Another great story from Elspeth Eric. Very touching. Also "Sand Castle", "Help Somebody", & "Answer Me" all have the same feel to them.


A man on holiday by the beach exercises his dog by tossing a red Frisbee for it to catch. A young girl comes across him and the two become friends. The girl is friendly and open and invites him around to meet her mother, a set-up, so to speak. The mother is gracious enough and reveals to him that they have suffered a great loss, her son was drowned when the tide came in and swept him out to sea. His sister tried to save him, but could not. There are some references to some kind of extraordinary ability the girl has but not much is ever made of it.


The Red Frisbee my favorite love that


Love this one! Perhaps my favorite! An interesting and enigmatic little story about a mysterious love on a tropical island with an open ending that makes you want to know more!

Scott K

We used to listen to Mystery Theater in the back seat of my parents car all the way home from my grandparents farm every weekend. Even though I was exhausted I would stay awake to listen. If we got home before it was over we'd stay in the car in our driveway until it was over. If we didn't I would have nightmares! LOL! Happy memories from childhood.


A pretty good tale from Elspeth Eric. I really couldn't call it a love story myself, but others might do so. It seemed to me to be more of a cathartic tale for the women involved than anything else.

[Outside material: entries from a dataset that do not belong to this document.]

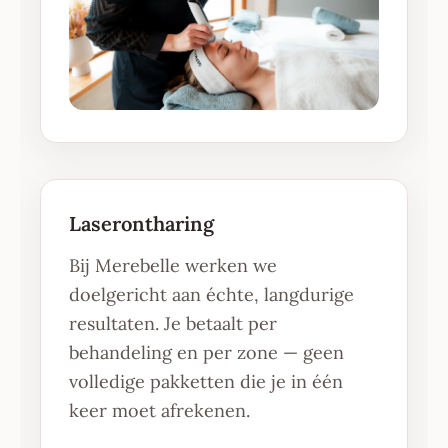
Laserontharing
Bij Merebelle werken we
doelgericht aan échte, langdurige
resultaten. Je betaalt per
behandeling en per zone — geen
volledige pakketten die je in één
keer moet afrekenen.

Sorry Elspeth Eric, but the statement in the story that a mother's love for a son is the closest thing to pure love that a woman experiences is pure mallarky. Otherwise a sweet story. Jada Rowland's is one of my favorite CBSRMT voices.

Lydia Johnson

It's true that a mother's love (in general) is often the closest thing to pure love, but I agree that it's a silly assumption that a mother's love for her son is greater than the love she feels for a daughter. Elspeth Eric had some strange ideas about human psychology.


Love this episode....definitely in my top ten!!!


This episode has some of my favorite actors in it. The storyline is great....maybe a touch anti-climactic, but still really great. I love the characters....the dog is fun. The whole episode paints a 'fun summer on the water, first romance' picture in my mind. I truly love this episode.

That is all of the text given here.